I met Christopher Lee only once, over dinner at the 2013 Locarno Film Festival, where he was due to receive a lifetime achievement award. But even one night with Lee, who died June 7, was something to treasure. At 91, he was a consummate raconteur, spinning tales from a 60-year career in which he had become the very embodiment of the sci-fi, horror and fantasy movies that seep into little boys’ brains and turn them into Tim Burton, Joe Dante, Peter Jackson or George Lucas. At one point, our conversation turned to the subject of “Star Wars,” and the climactic lightsaber battle between Lee’s Count Dooku and the diminutive Yoda in 2002’s “Attack of the Clones,” made when Lee was a mere 80. “I did all of my own dueling in that scene!” Lee exclaimed, adding that he could be found in the Guinness Book of Records as the actor with the most on-screen swordfights.
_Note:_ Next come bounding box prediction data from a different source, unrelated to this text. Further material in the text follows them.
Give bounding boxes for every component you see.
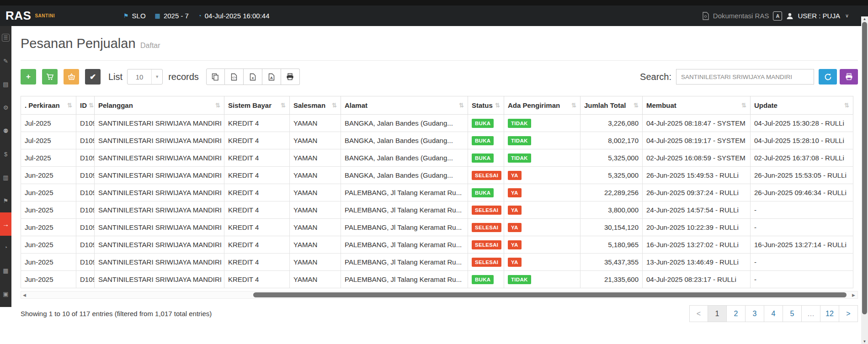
column-header[interactable]: Status⇅	[468, 96, 504, 115]
cell-periode: Jun-2025	[21, 236, 76, 254]
column-header[interactable]: Membuat⇅	[643, 96, 751, 115]
basket-button[interactable]	[64, 69, 79, 85]
scroll-left-icon[interactable]: ◀	[23, 292, 26, 298]
delivery-badge: YA	[508, 206, 522, 215]
table-row[interactable]: Jul-2025D109SANTINILESTARI SRIWIJAYA MAN…	[21, 132, 853, 149]
period-label: 2025 - 7	[164, 12, 189, 20]
table-row[interactable]: Jun-2025D109SANTINILESTARI SRIWIJAYA MAN…	[21, 219, 853, 236]
print-list-button[interactable]	[840, 69, 858, 85]
column-header-label: ID	[80, 101, 87, 109]
delivery-badge: YA	[508, 188, 522, 197]
copy-button[interactable]	[206, 69, 225, 85]
sort-icon[interactable]: ⇅	[571, 102, 576, 109]
scroll-up-icon[interactable]: ▲	[861, 17, 868, 21]
svg-text:A: A	[270, 75, 273, 79]
sort-icon[interactable]: ⇅	[741, 102, 746, 109]
sort-icon[interactable]: ⇅	[459, 102, 464, 109]
vertical-scrollbar[interactable]: ▲ ▼	[861, 16, 868, 344]
table-row[interactable]: Jul-2025D109SANTINILESTARI SRIWIJAYA MAN…	[21, 115, 853, 132]
scroll-down-icon[interactable]: ▼	[861, 339, 868, 344]
sidebar: ☰✎▤⚙⚉$▥⚑→◔▦▣	[0, 26, 11, 307]
sort-icon[interactable]: ⇅	[332, 102, 337, 109]
sort-icon[interactable]: ⇅	[215, 102, 220, 109]
horizontal-scroll-thumb[interactable]	[253, 292, 847, 297]
print-button[interactable]	[281, 69, 300, 85]
sidebar-item-gear[interactable]: ⚙	[0, 96, 11, 119]
column-header[interactable]: Salesman⇅	[290, 96, 341, 115]
column-header-label: Pelanggan	[98, 101, 133, 109]
csv-button[interactable]: </>	[225, 69, 244, 85]
page-button-5[interactable]: 5	[783, 305, 802, 322]
column-header[interactable]: Pelanggan⇅	[95, 96, 224, 115]
sort-icon[interactable]: ⇅	[495, 102, 500, 109]
sort-icon[interactable]: ⇅	[281, 102, 286, 109]
language-icon[interactable]: A	[773, 11, 782, 21]
scroll-right-icon[interactable]: ▶	[852, 292, 855, 298]
sidebar-item-pencil[interactable]: ✎	[0, 49, 11, 73]
table-row[interactable]: Jun-2025D109SANTINILESTARI SRIWIJAYA MAN…	[21, 184, 853, 201]
column-header[interactable]: Jumlah Total⇅	[580, 96, 643, 115]
page-button-12[interactable]: 12	[820, 305, 839, 322]
sidebar-item-chart[interactable]: ▥	[0, 166, 11, 189]
column-header[interactable]: ID⇅	[76, 96, 95, 115]
refresh-button[interactable]	[819, 69, 837, 85]
page-button-4[interactable]: 4	[764, 305, 783, 322]
search-input[interactable]	[676, 69, 814, 85]
pdf-button[interactable]: A	[262, 69, 281, 85]
sidebar-item-book[interactable]: ▣	[0, 282, 11, 306]
column-header[interactable]: Ada Pengiriman⇅	[504, 96, 580, 115]
column-header[interactable]: Sistem Bayar⇅	[224, 96, 290, 115]
excel-button[interactable]: x	[244, 69, 262, 85]
page-button-2[interactable]: 2	[727, 305, 746, 322]
table-row[interactable]: Jul-2025D109SANTINILESTARI SRIWIJAYA MAN…	[21, 149, 853, 167]
page-size-select[interactable]: 10 ▼	[127, 69, 163, 85]
check-button[interactable]: ✔	[85, 69, 101, 85]
sidebar-item-flag[interactable]: ⚑	[0, 189, 11, 212]
prev-page-button[interactable]: <	[689, 305, 708, 322]
column-header[interactable]: Alamat⇅	[341, 96, 468, 115]
sidebar-item-table[interactable]: ▦	[0, 259, 11, 282]
page-button-1[interactable]: 1	[708, 305, 727, 322]
cell-pelanggan: SANTINILESTARI SRIWIJAYA MANDIRI	[95, 271, 224, 288]
sort-icon[interactable]: ⇅	[844, 102, 849, 109]
table-row[interactable]: Jun-2025D109SANTINILESTARI SRIWIJAYA MAN…	[21, 271, 853, 288]
column-header[interactable]: Update⇅	[751, 96, 853, 115]
pagination-ellipsis[interactable]: …	[802, 305, 820, 322]
user-menu[interactable]: USER : PUJA	[798, 12, 840, 20]
sort-icon[interactable]: ⇅	[634, 102, 639, 109]
sidebar-item-arrow-right[interactable]: →	[0, 212, 11, 236]
page-button-3[interactable]: 3	[746, 305, 764, 322]
cart-button[interactable]	[42, 69, 58, 85]
chevron-down-icon[interactable]: ∨	[845, 13, 849, 19]
cell-sistem: KREDIT 4	[224, 132, 290, 149]
horizontal-scrollbar[interactable]: ◀ ▶	[21, 291, 858, 299]
column-header-label: Status	[472, 101, 493, 109]
sidebar-item-menu-toggle[interactable]: ☰	[0, 26, 11, 49]
sidebar-item-clock[interactable]: ◔	[0, 236, 11, 259]
flag-icon: ⚑	[3, 197, 9, 204]
vertical-scroll-thumb[interactable]	[862, 22, 867, 314]
cell-status: BUKA	[468, 149, 504, 167]
add-button[interactable]: +	[21, 69, 36, 85]
sidebar-item-file[interactable]: ▤	[0, 73, 11, 96]
table-row[interactable]: Jun-2025D109SANTINILESTARI SRIWIJAYA MAN…	[21, 201, 853, 219]
cell-sistem: KREDIT 4	[224, 271, 290, 288]
table-row[interactable]: Jun-2025D109SANTINILESTARI SRIWIJAYA MAN…	[21, 167, 853, 184]
status-badge: SELESAI	[472, 223, 501, 232]
sort-icon[interactable]: ⇅	[67, 102, 72, 109]
page-subtitle: Daftar	[140, 42, 160, 49]
next-page-button[interactable]: >	[839, 305, 858, 322]
sidebar-item-money[interactable]: $	[0, 143, 11, 166]
cell-id: D109	[76, 254, 95, 271]
table-footer: Showing 1 to 10 of 117 entries (filtered…	[21, 305, 858, 322]
table-row[interactable]: Jun-2025D109SANTINILESTARI SRIWIJAYA MAN…	[21, 254, 853, 271]
sort-icon[interactable]: ⇅	[89, 102, 94, 109]
cell-membuat: 26-Jun-2025 09:37:24 - RULLi	[643, 184, 751, 201]
sidebar-item-users[interactable]: ⚉	[0, 119, 11, 143]
column-header[interactable]: . Perkiraan⇅	[21, 96, 76, 115]
table-row[interactable]: Jun-2025D109SANTINILESTARI SRIWIJAYA MAN…	[21, 236, 853, 254]
table-header-row: . Perkiraan⇅ID⇅Pelanggan⇅Sistem Bayar⇅Sa…	[21, 96, 853, 115]
delivery-badge: TIDAK	[508, 153, 531, 163]
docs-link[interactable]: Dokumentasi RAS	[713, 12, 769, 20]
cell-kirim: TIDAK	[504, 271, 580, 288]
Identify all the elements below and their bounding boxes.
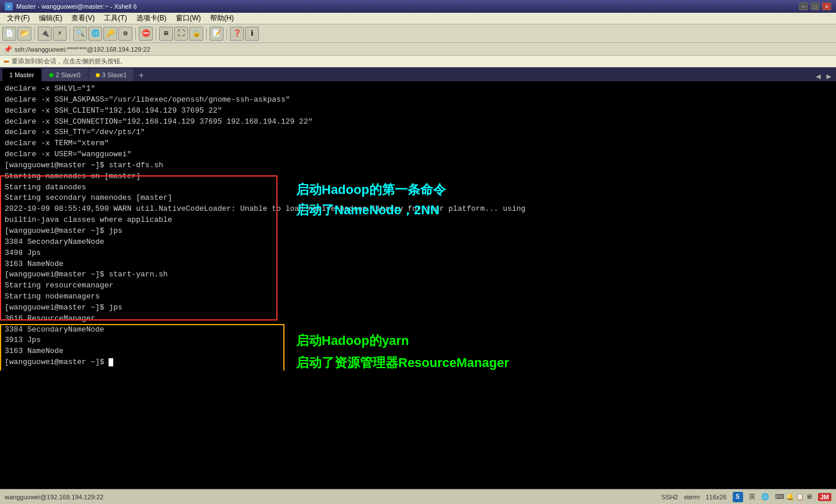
menu-file[interactable]: 文件(F) (2, 13, 34, 24)
terminal-line-18: Starting resourcemanager (5, 280, 831, 291)
toolbar-sep-5 (206, 28, 207, 39)
app-icon: X (5, 2, 13, 10)
status-lang: 英 (749, 492, 755, 501)
tab-master-label: 1 Master (9, 71, 34, 78)
toolbar-sep-1 (34, 28, 35, 39)
status-right: SSH2 xterm 116x26 S 英 🌐 ⌨ 🔔 📋 🖥 JM (661, 492, 831, 502)
tab-slave0[interactable]: 2 Slave0 (42, 69, 88, 81)
address-bar: 📌 ssh://wangguowei:********@192.168.194.… (0, 43, 836, 56)
menu-help[interactable]: 帮助(H) (206, 13, 239, 24)
annotation-red-line1: 启动Hadoop的第一条命令 (296, 180, 446, 199)
terminal-line-16: 3163 NameNode (5, 259, 831, 270)
toolbar-script[interactable]: 📝 (210, 27, 224, 41)
toolbar-key[interactable]: 🔑 (103, 27, 117, 41)
terminal-line-23: 3913 Jps (5, 335, 831, 346)
menu-edit[interactable]: 编辑(E) (34, 13, 67, 24)
toolbar-sep-4 (156, 28, 156, 39)
terminal-line-2: declare -x SSH_CLIENT="192.168.194.129 3… (5, 106, 831, 117)
title-bar: X Master - wangguowei@master:~ - Xshell … (0, 0, 836, 13)
tab-bar: 1 Master 2 Slave0 3 Slave1 + ◀ ▶ (0, 67, 836, 81)
tab-add-button[interactable]: + (135, 71, 147, 81)
menu-tabs[interactable]: 选项卡(B) (132, 13, 171, 24)
toolbar-help[interactable]: ❓ (230, 27, 244, 41)
tab-slave1[interactable]: 3 Slave1 (89, 69, 134, 81)
status-network-icon: 🌐 (761, 493, 769, 501)
terminal-line-1: declare -x SSH_ASKPASS="/usr/libexec/ope… (5, 95, 831, 106)
status-ssh: SSH2 (661, 494, 678, 501)
tab-master[interactable]: 1 Master (2, 69, 41, 81)
toolbar-globe[interactable]: 🌐 (88, 27, 102, 41)
terminal[interactable]: declare -x SHLVL="1" declare -x SSH_ASKP… (0, 81, 836, 370)
terminal-line-21: 3616 ResourceManager (5, 314, 831, 325)
tab-slave0-dot (49, 73, 53, 77)
info-bar: ⬅ 要添加到前会话，点击左侧的箭头按钮。 (0, 56, 836, 67)
terminal-line-15: 3498 Jps (5, 248, 831, 259)
minimize-button[interactable]: ─ (799, 2, 808, 10)
terminal-line-13: [wangguowei@master ~]$ jps (5, 226, 831, 237)
address-text: ssh://wangguowei:********@192.168.194.12… (15, 46, 150, 53)
status-s-icon: S (733, 492, 743, 502)
status-tray-icons: ⌨ 🔔 📋 🖥 (775, 493, 812, 501)
toolbar-sep-3 (135, 28, 136, 39)
window-title: Master - wangguowei@master:~ - Xshell 6 (16, 3, 137, 10)
toolbar-info[interactable]: ℹ (245, 27, 259, 41)
terminal-line-14: 3384 SecondaryNameNode (5, 237, 831, 248)
window-controls[interactable]: ─ □ ✕ (799, 2, 831, 10)
toolbar-sep-6 (226, 28, 227, 39)
status-connection: wangguowei@192.168.194.129:22 (5, 494, 103, 501)
annotation-orange-line2: 启动了资源管理器ResourceManager (296, 353, 509, 370)
tab-prev-button[interactable]: ◀ (813, 71, 823, 81)
status-user-badge: JM (818, 493, 831, 501)
toolbar-new[interactable]: 📄 (2, 27, 16, 41)
close-button[interactable]: ✕ (822, 2, 831, 10)
toolbar-connect[interactable]: 🔌 (38, 27, 52, 41)
terminal-line-5: declare -x TERM="xterm" (5, 138, 831, 149)
toolbar-fullscreen[interactable]: ⛶ (174, 27, 188, 41)
info-message: 要添加到前会话，点击左侧的箭头按钮。 (12, 57, 127, 66)
toolbar-disconnect[interactable]: ⚡ (53, 27, 67, 41)
maximize-button[interactable]: □ (810, 2, 820, 10)
status-size: 116x26 (705, 494, 726, 501)
toolbar-layout[interactable]: ⊞ (159, 27, 173, 41)
terminal-line-6: declare -x USER="wangguowei" (5, 149, 831, 160)
terminal-line-20: [wangguowei@master ~]$ jps (5, 303, 831, 314)
info-icon: ⬅ (3, 57, 9, 66)
tab-slave1-dot (96, 73, 100, 77)
terminal-wrapper: declare -x SHLVL="1" declare -x SSH_ASKP… (0, 81, 836, 489)
terminal-line-19: Starting nodemanagers (5, 291, 831, 303)
terminal-line-22: 3384 SecondaryNameNode (5, 325, 831, 336)
terminal-line-7: [wangguowei@master ~]$ start-dfs.sh (5, 160, 831, 171)
status-bar: wangguowei@192.168.194.129:22 SSH2 xterm… (0, 489, 836, 504)
terminal-line-17: [wangguowei@master ~]$ start-yarn.sh (5, 269, 831, 280)
menu-tools[interactable]: 工具(T) (99, 13, 131, 24)
tab-next-button[interactable]: ▶ (824, 71, 834, 81)
tab-slave0-label: 2 Slave0 (56, 71, 81, 78)
toolbar-settings[interactable]: ⚙ (118, 27, 132, 41)
address-icon: 📌 (3, 45, 12, 53)
tab-slave1-label: 3 Slave1 (102, 71, 127, 78)
toolbar: 📄 📂 🔌 ⚡ 🔍 🌐 🔑 ⚙ ⛔ ⊞ ⛶ 🔒 📝 ❓ ℹ (0, 24, 836, 43)
terminal-line-4: declare -x SSH_TTY="/dev/pts/1" (5, 127, 831, 138)
terminal-line-3: declare -x SSH_CONNECTION="192.168.194.1… (5, 117, 831, 128)
status-xterm: xterm (684, 494, 700, 501)
terminal-cursor (109, 358, 113, 366)
toolbar-open[interactable]: 📂 (17, 27, 31, 41)
annotation-orange-line1: 启动Hadoop的yarn (296, 331, 409, 350)
toolbar-stop[interactable]: ⛔ (139, 27, 153, 41)
terminal-line-0: declare -x SHLVL="1" (5, 84, 831, 95)
menu-bar: 文件(F) 编辑(E) 查看(V) 工具(T) 选项卡(B) 窗口(W) 帮助(… (0, 13, 836, 24)
tab-navigation: ◀ ▶ (813, 71, 834, 81)
toolbar-lock[interactable]: 🔒 (189, 27, 203, 41)
menu-window[interactable]: 窗口(W) (171, 13, 206, 24)
toolbar-search[interactable]: 🔍 (73, 27, 87, 41)
annotation-red-line2: 启动了NameNode，2NN (296, 200, 439, 219)
toolbar-sep-2 (70, 28, 70, 39)
menu-view[interactable]: 查看(V) (67, 13, 99, 24)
Was there not also a Guinness category for actor most responsible for conjuring nightmares in the minds of impressionable children? For surely, that is how he entered so many of our lives, as Frankenstein or Dracula or a resurrected mummy in the series of Hammer Studios horror films that kept the actor in steady employ throughout the ’50s and ’60s (and remained staples of independent television stations’ “creature feature” broadcasts well into the ’80s). Lee complained that he was underutilized in many of those films, but then, Lee was the sort of actor whose presence hung in the air even when he wasn’t onscreen, and who, when he was, literally (at 6-foot-5) and figuratively towered over everything around him.

Seeing “The Mummy” (1959) at an impressionable age, at the Tampa Museum of Art (where it was screened, curiously, as part of an exhibition of ancient Egyptian artifacts), I recall having to be escorted from the theater when Lee’s vengeful Kharis breaks into the study of the archaeologist (Peter Cushing, the actor’s frequent onscreen adversary and real-life best friend) who has unwittingly brought him back to life. But by the time I caught up with “Horror of Dracula” (1958), I happily watched all the way through to those final moments where Cushing’s Dr. Van Helsing throws open the tall, velvet curtains and streaking sunlight falls onto Lee’s horrified Count, who lets out an unforgettable primal shriek as his body turns to ash — still one of the coolest special effects ever.

Lee went on to play Dracula another eight times, but how remarkable that he also found himself pitted against gremlins, Jedi, hobbits and even James Bond in a career that stretched from a bit part in the 1948 gothic romance “Corridor of Mirrors” all the way to last fall’s “The Hobbit: The Battle of the Five Armies.”

In most of those movies, Lee was up to no good, but with that long, lean frame and crisp English-schoolboy diction, he made menace seem positively magisterial. Then, in 2011, he was the kindly bookshop owner in Martin Scorsese’s “Hugo” — a movie about the timeless power of cinema, where Lee’s iconography loomed larger than his relatively small role. Indeed, it seemed that the actor, like cinema itself, might well go on forever, which is why his death, even at 93, still feels like a shock.

So go home tonight, turn out the lights, fire up one of Lee’s sinister classics, and raise a glass to this master of the macabre as he once again sends an incomparable shiver up your spine.